Could you repeat, word for word, only the lines from the one containing "постачальники можуть використовувати" through the final line of the records below?
── DATA EXTRACT
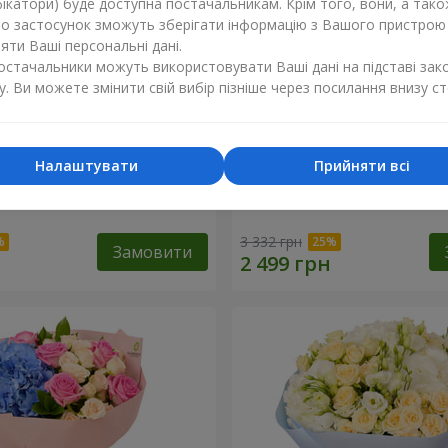
ікатори) буде доступна постачальникам. Крім того, вони, а тако
бо застосунок зможуть зберігати інформацію з Вашого пристрою
ти Ваші персональні дані.
постачальники можуть використовувати Ваші дані на підставі зак
у. Ви можете змінити свій вибір пізніше через посилання внизу ст
Налаштувати
Прийняти всі
итна казка"
Композиція "Absolute"
3 332 грн
Замовити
────
> [TASK SOLUTION]:
постачальники можуть використовувати Ваші дані на підставі зак
у. Ви можете змінити свій вибір пізніше через посилання внизу ст
Налаштувати
Прийняти всі
итна казка"
Композиція "Absolute"
3 332 грн
Замовити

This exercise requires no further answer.